TRY IT
Each line that holds the word "Solutions" counts once; give the total for the records below and nothing else.

[Records from a data collection]

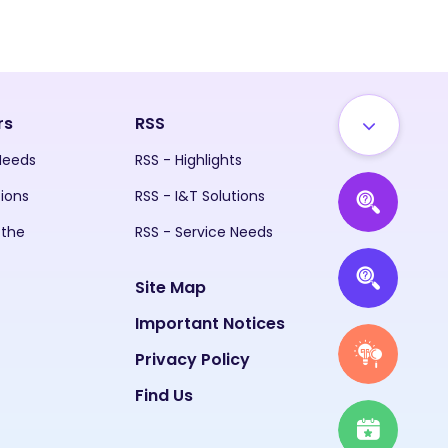
rs
RSS
 Needs
RSS - Highlights
tions
RSS - I&T Solutions
 the
RSS - Service Needs
Site Map
Important Notices
Privacy Policy
Find Us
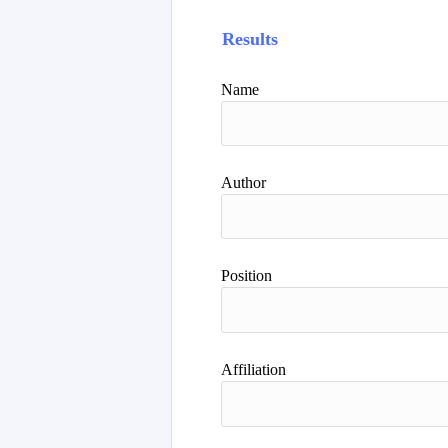
Results
Name
Author
Position
Affiliation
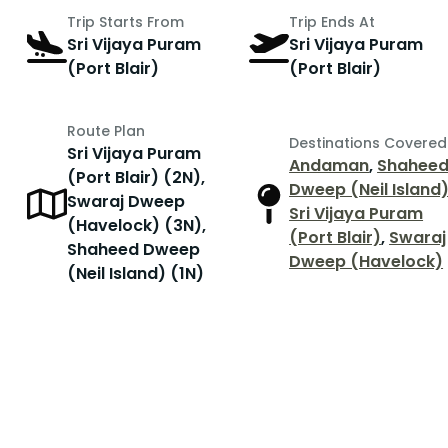
Trip Starts From
Trip Ends At
Sri Vijaya Puram
Sri Vijaya Puram
(Port Blair)
(Port Blair)
Route Plan
Destinations Covered
Sri Vijaya Puram
Andaman
,
Shahee
(Port Blair) (2N),
Dweep (Neil Island
Swaraj Dweep
r
Sri Vijaya Puram
(Havelock) (3N),
(Port Blair)
,
Swaraj
Shaheed Dweep
Dweep (Havelock)
(Neil Island) (1N)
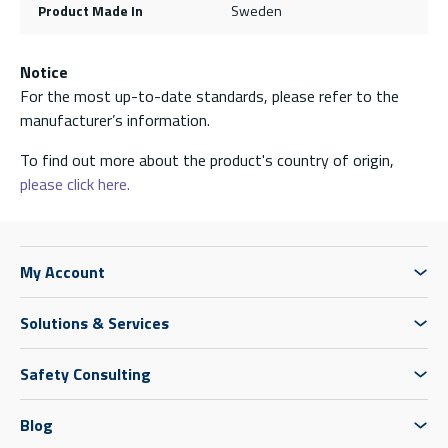
Product Made In
Sweden
Notice
For the most up-to-date standards, please refer to the
manufacturer’s information.
To find out more about the product's country of origin,
please click here.
My Account
Solutions & Services
Safety Consulting
Blog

WRITTEN ANSWER
2